DALY: It's really not terribly dramatic. The United States has all sorts of military assets in East Asia Pacific. North Korea knows this. China knows this. Flying a little bit further north doesn't really give either Kim Jong Un or Xi Jinping information they don't already have. This is the kind of escalation or demonstration that you carry out when you don't really want to escalate. You want to remind.
GREENE: Remind - OK. So there's no real shock value then, maybe, if you do this. I mean, we've gotten to the point where these military leaders - I mean, these leaders, Trump and the leader of North Korea, send all these messages back and forth that sound so bellicose. But what is the purpose of this if you're President Trump?
DALY: There's - there is shock value if Kim Jong Un decides that he wants to claim to be shocked. He, like President Trump, has made very strong statements to his own people, statements that almost obligate him to take further action. So he can use this, if he wants, to say you see, the United States is determined to destroy us. I, Kim Jong Un, am your only defense and therefore you need my further support. And it also reminds China that the United States has a tremendous number of military assets and the ability to increase them in the area should it so choose, which is what China most wants to avoid. Remember, when these planes fly east of the Korean Peninsula, they are flying in the Yellow Sea very close to China and what it calls its near seas. And that's a part of the messaging as well.

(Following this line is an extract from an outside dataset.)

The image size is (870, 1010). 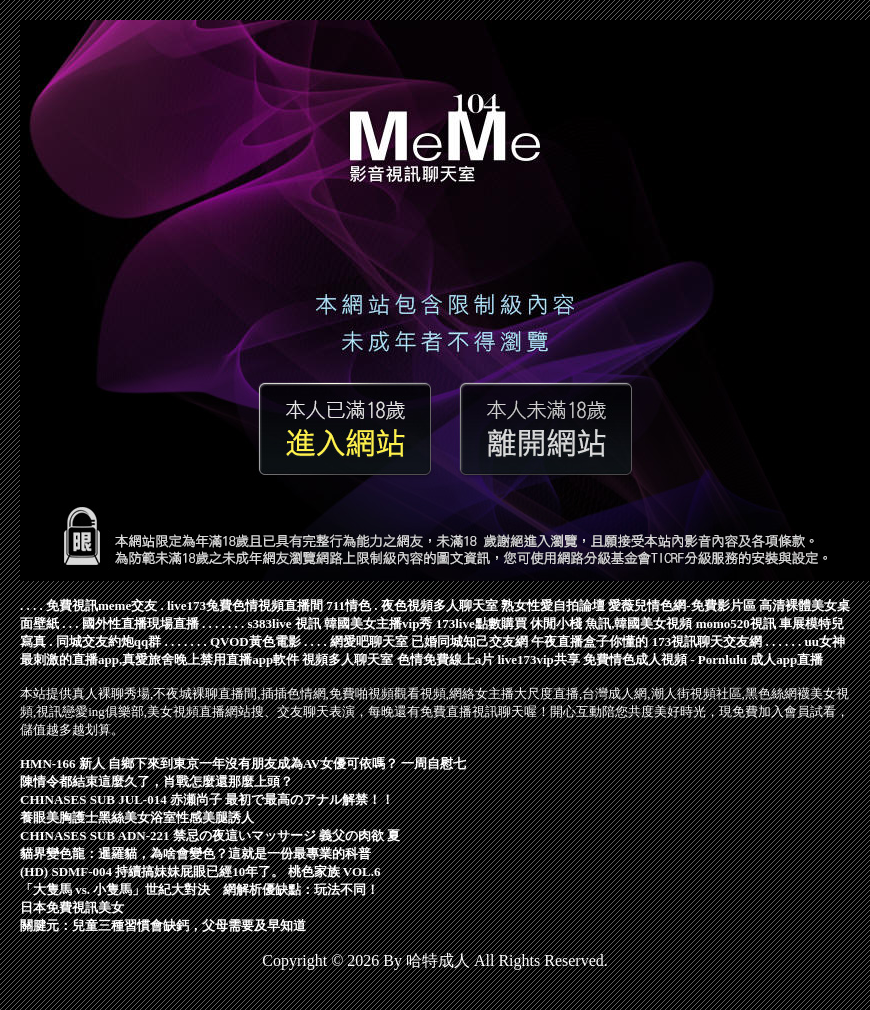 I want to click on live173vip共享, so click(x=538, y=659).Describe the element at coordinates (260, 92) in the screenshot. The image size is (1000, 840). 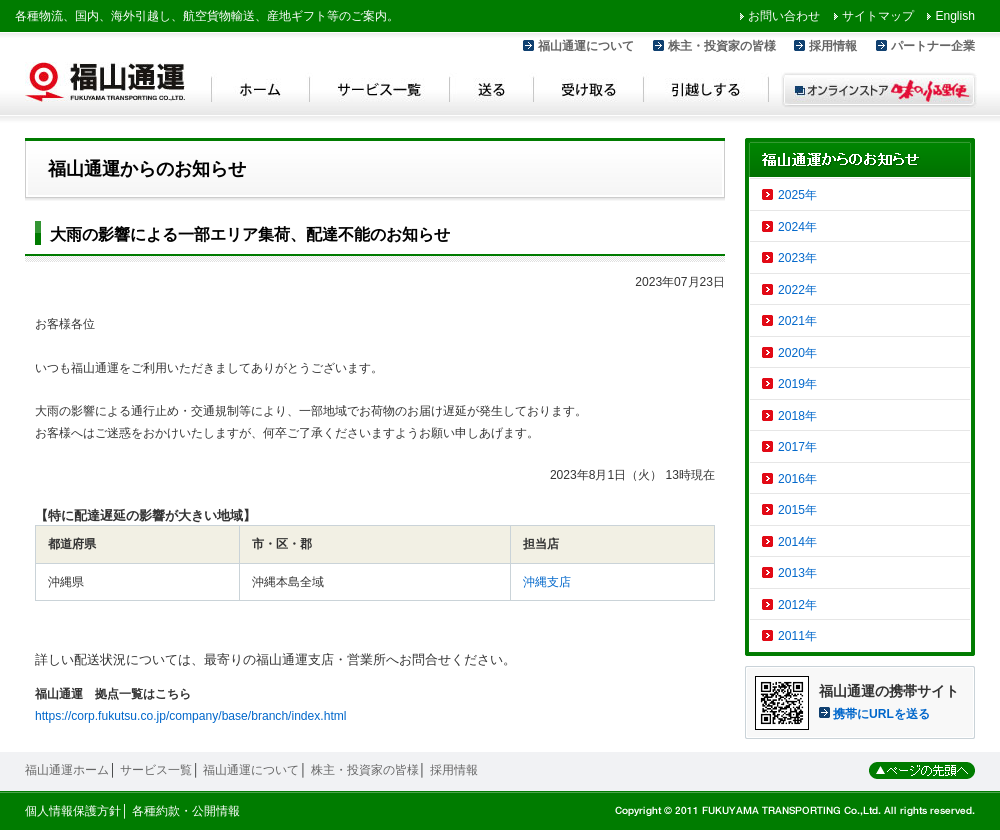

GREENE: OK. If that's part of the messaging, if you're President Trump, what are you trying to get China to do here?
DALY: You want China to change its cost benefit analysis and to realize that if it doesn't bring North Korea in line - and there are serious questions about whether China can do that at all - that the United States and its allies will strengthen their alliance and may increase their deployments in the region, which increases America's status as the most powerful nation in the region, which is what China doesn't want. China wants to be the most important strategic player. And so this can send a message that says, look, if you don't bring them in line, you're going to see a stronger alliance. You'll see more anti-ballistic missile systems. You'll see precisely what you don't want.

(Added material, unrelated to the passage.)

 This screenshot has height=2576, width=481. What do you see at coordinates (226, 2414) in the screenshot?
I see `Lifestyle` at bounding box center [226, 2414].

GREENE: What does bringing them in line mean? I mean, would China ever go so far as to say help the United States remove Kim Jong Un, or short of that, what would look like it was China being a partner with the United States here?
DALY: What the United States would like, and what China to some degree would like, is a more compliant Kim Jong Un, one that would take some advice and guidance from China and that would at the very least freeze its development of nuclear weapons and help to create a path for diplomacy, which is what China and to a degree the United States also want. But it is very hard to find that path to diplomacy, which Secretary Tillerson and others have been seeking, if North Korea continues to test nuclear weapons, possibly hydrogen bombs and ICBMs. North Korea, of course, is now threatening to detonate a hydrogen bomb over the Pacific Ocean, which would be extremely escalatory.
GREENE: All right. Robert Daly - he's a former diplomat and he directs the Kissinger Center on China and the U.S. at the Wilson Center. Thanks so much for coming in.